* **Source records**:

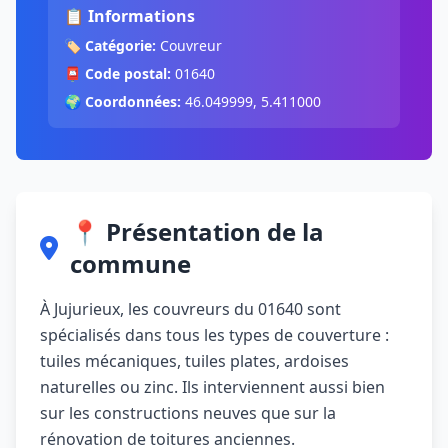
📋 Informations
🏷️
Catégorie:
Couvreur
📮
Code postal:
01640
🌍
Coordonnées:
46.049999, 5.411000
📍 Présentation de la
commune
À Jujurieux, les couvreurs du 01640 sont
spécialisés dans tous les types de couverture :
tuiles mécaniques, tuiles plates, ardoises
naturelles ou zinc. Ils interviennent aussi bien
sur les constructions neuves que sur la
rénovation de toitures anciennes.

* **Task instructions**: All of the entries above should be duplicated exactly, except for the pictures.

* **Output of the exercise**:
📋 Informations
🏷️
Catégorie:
Couvreur
📮
Code postal:
01640
🌍
Coordonnées:
46.049999, 5.411000
📍 Présentation de la
commune
À Jujurieux, les couvreurs du 01640 sont
spécialisés dans tous les types de couverture :
tuiles mécaniques, tuiles plates, ardoises
naturelles ou zinc. Ils interviennent aussi bien
sur les constructions neuves que sur la
rénovation de toitures anciennes.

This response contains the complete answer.